An even more important role of Parliament is to hold the government of the day, whichever party is in power, accountable for its actions, policies, etc. by asking the government questions, seeking answers and putting everything in public domain. The whole idea of this process is that the representatives of the people are debating and arguing to find ways to enact best laws. And the Parliament is a forum for these processes, and they provide legitimacy in the minds of people about democracy and the trust on which it works.
There could be contending interests, conflicting objectives, but the role of MPs is to debate these issues and reach at the best possible ways to make laws and not; but what the people have witnessed so far is a direct contrast to the proceedings. Instead, parliamentary sessions have become a forum for rabble rousing with both the government and opposition engaging in acrimonious exchanges in its run up over a host of issues.
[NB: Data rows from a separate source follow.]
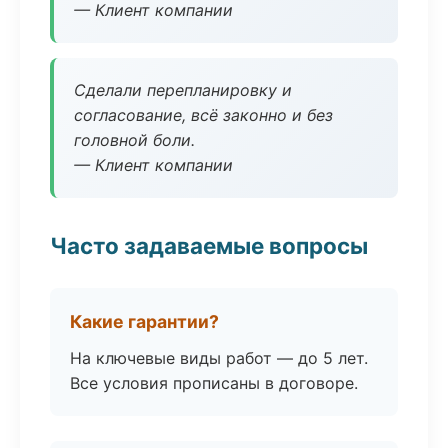
— Клиент компании
Сделали перепланировку и
согласование, всё законно и без
головной боли.
— Клиент компании
Часто задаваемые вопросы
Какие гарантии?
На ключевые виды работ — до 5 лет.
Все условия прописаны в договоре.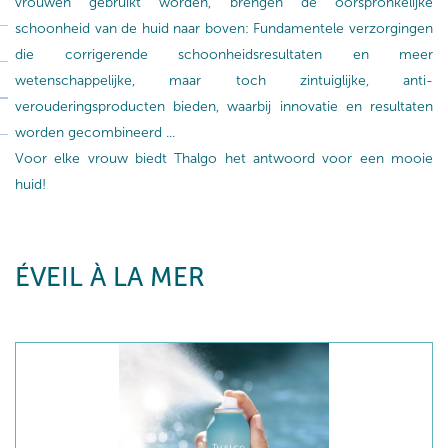
vrouwen gebruikt worden, brengen de oorspronkelijke
schoonheid van de huid naar boven: Fundamentele verzorgingen
die corrigerende schoonheidsresultaten en meer
wetenschappelijke, maar toch zintuiglijke, anti-
verouderingsproducten bieden, waarbij innovatie en resultaten
worden gecombineerd ...
Voor elke vrouw biedt Thalgo het antwoord voor een mooie
huid!
ÉVEIL À LA MER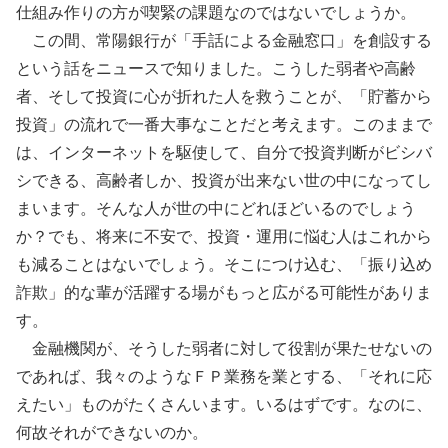
仕組み作りの方が喫緊の課題なのではないでしょうか。
この間、常陽銀行が「手話による金融窓口」を創設する
という話をニュースで知りました。こうした弱者や高齢
者、そして投資に心が折れた人を救うことが、「貯蓄から
投資」の流れで一番大事なことだと考えます。このままで
は、インターネットを駆使して、自分で投資判断がビシバ
シできる、高齢者しか、投資が出来ない世の中になってし
まいます。そんな人が世の中にどれほどいるのでしょう
か？でも、将来に不安で、投資・運用に悩む人はこれから
も減ることはないでしょう。そこにつけ込む、「振り込め
詐欺」的な輩が活躍する場がもっと広がる可能性がありま
す。
金融機関が、そうした弱者に対して役割が果たせないの
であれば、我々のようなＦＰ業務を業とする、「それに応
えたい」ものがたくさんいます。いるはずです。なのに、
何故それができないのか。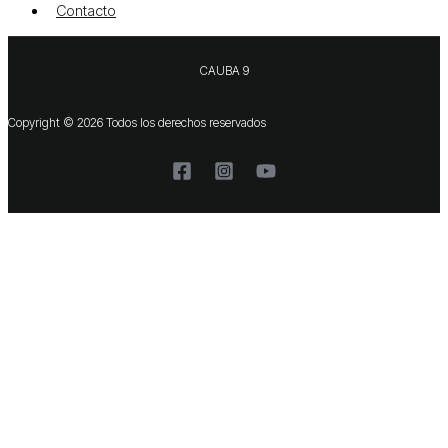
Contacto
CAUBA 9
Copyright © 2026 Todos los derechos reservados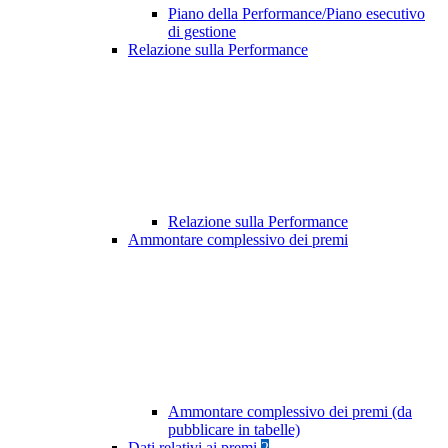
Piano della Performance/Piano esecutivo
di gestione
Relazione sulla Performance
Relazione sulla Performance
Ammontare complessivo dei premi
Ammontare complessivo dei premi (da
pubblicare in tabelle)
Dati relativi ai premi
2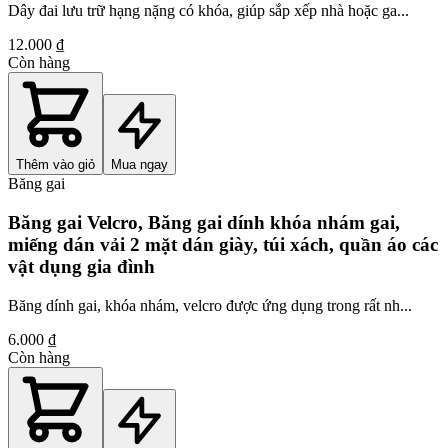
Dây đai lưu trữ hạng nặng có khóa, giúp sắp xếp nhà hoặc ga...
12.000 ₫
Còn hàng
Thêm vào giỏ
Mua ngay
Băng gai
Băng gai Velcro, Băng gai dính khóa nhám gai,
miếng dán vải 2 mặt dán giày, túi xách, quần áo các
vật dụng gia đình
Băng dính gai, khóa nhám, velcro được ứng dụng trong rất nh...
6.000 ₫
Còn hàng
It is not a one-time incident, as parliament was unable to function for more than a fortnight with the government and the opposition at loggerheads over several issues such as parties from Andhra seeking special category status and Congress being against the apex court verdict on the SC/ST Act, during the parliamentary sessions of March 2018.
Disruptions in both Houses of Parliament are becoming more common than ever before as can be witnessed from the Day 6 of the Parliament’s winter session that started on December 11 being disrupted due to the on-going dogfight between Congress and BJP over the Rafale deal and the 1983 anti-Sikh riots case.
But what is worse, is like a contagious disease, parliamentary washouts and disruptions have even inspired Assembly sessions of the State with the Congress staging a walkout in protest against the holding of the fifth session of the 11th Manipur Legislative Assembly for just two days while the Monsoon Session was also adjourned as civil outfits protesting against the Manipur Liquor Bill, 2018, and students attempted to disrupt the proceedings of the House. But what the protestors ought to remember that out of various pillars of the State; only the legislature is elected directly by the people.
Although the walkouts and disruptions might have genuine reasons, they serve no purpose and more, they are a waste of taxpayer’s money as over Rs 2.5 lakh is spent per minute to run Parliament. The amount might be miniscule, but the cost of delay in policy-making is huge and that affects the entire nation or state.
On the other hand, the causes of disruptions seems to arise from the fact that members of the opposition are not allowed from raising certain issues, however urgent the topic may be; and the opposition parties seems to be hell-bent in creating a ruckus as a reminder to the ruling party of a similar logjam created when the latter was in the opposition, while the parliament or assembly forum are also used as platforms for drawing attention on matters of public importance.
The problems can be somehow mitigated if the opposition is guaranteed some time like in the instance of the British Parliament which allocates 20 days a year when the agenda is decided by the opposition; the Parliament meetings should be more frequent as in the 1950s when they were held annually for 120-140 days annually but at present it ranges between 60 and 70 days. Last but not the least, the parliamentary schedule is decided by the government, which can postpone or curtail a session if faced with uncomfortable issues.